Whenever it comes to locking with shell scripts I am using a set of four functions inside a file that I source when I need to. I place this file usually inside /usr/local/bin/ under the lock.sh filename.

lockme () {
    if [ -z "$1" ];then
        echo " o Use an argument to lock"
        return 1
    fi
    if [ -z "$2" ];then
        PID=$$
    else
        PID=$2
    fi
    LOCK_PID_FILE=/var/lock/$1
    if [ -f $LOCK_PID_FILE ];then
        sleep 1
        echo " o Lock file found"
        if [ ! -d /proc/`cat $LOCK_PID_FILE 2>/dev/null` ];then
            echo " o Stale lock file ignoring..."
            rm -f $LOCK_PID_FILE
        else
            return 1
        fi  
    fi  
    #temp file
    echo -n $PID > $LOCK_PID_FILE.$PID
    ln -s $LOCK_PID_FILE.$PID $LOCK_PID_FILE && return 0
    rm -f $LOCK_PID_FILE.$PID
    return 1
}

lockme_wait () {
    if [ -z "$1" ];then
        echo " o Use an argument to lock"
        return 1
    fi  
    if [ -z "$2" ];then
        PID=$$
    else
        PID=$2
    fi  
    while [ 1 ];do
        lockme $1 $PID && break
        sleep 4
    done
    return 0
}

unlockme () {
    if [ -z "$1" ];then
        echo " o Use an argument to unlock"
        return 1
    fi
    #remove pid file
    rm -f /var/lock/$1.`cat /var/lock/$1 2>/dev/null`
    rm -f /var/lock/$1
    return 0
}   

kill_locked () {
    if [ -z "$1" ];then
        echo " o Use an argument to kill_locked"
        return 1
    fi
    if [ -e /var/lock/$1 ]; then
        kill `cat /var/lock/$1 2>/dev/null`
    fi
    rm -f /var/lock/$1.`cat /var/lock/$1 2>/dev/null`
    rm -f /var/lock/$1
}

You can also use %s/var\/lock/tmp/g if you prefer having the locks on the /tmp which is usually ramfs, partition.

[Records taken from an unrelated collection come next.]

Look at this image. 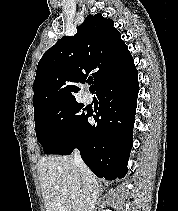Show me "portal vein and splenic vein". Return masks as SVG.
<instances>
[{
  "instance_id": "obj_1",
  "label": "portal vein and splenic vein",
  "mask_w": 178,
  "mask_h": 211,
  "mask_svg": "<svg viewBox=\"0 0 178 211\" xmlns=\"http://www.w3.org/2000/svg\"><path fill=\"white\" fill-rule=\"evenodd\" d=\"M70 198H71V200H75V196L74 195H71Z\"/></svg>"
}]
</instances>
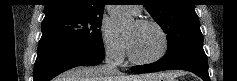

Afterwards I edited /var/ossec/active-response/bin/firewall-drop.sh to just add 3 lines. (I only edited the relevant Linux section of the script, since I haven’t tested, or don’t even know if it’s needed on the BSD, SunOS sections, I left those unedited):

  • Add . /usr/bin/lock.sh right after the “# Checking for an IP” section (around line 45)
  • Right after “# Executing and exiting” add lockme_wait active-response (around line 75)
  • Right after the second while loop finishes, after “done” and before “exit 0” add unlockme active-response (around line 110)
  • That’s it…just 3 lines added and the errors have completely stopped since then.

    P.S. Yes, I could have used lockfile-progs to achieve the same result, but I (also) use lock.sh file in embedded systems when needed, and it’s far more portable and easy.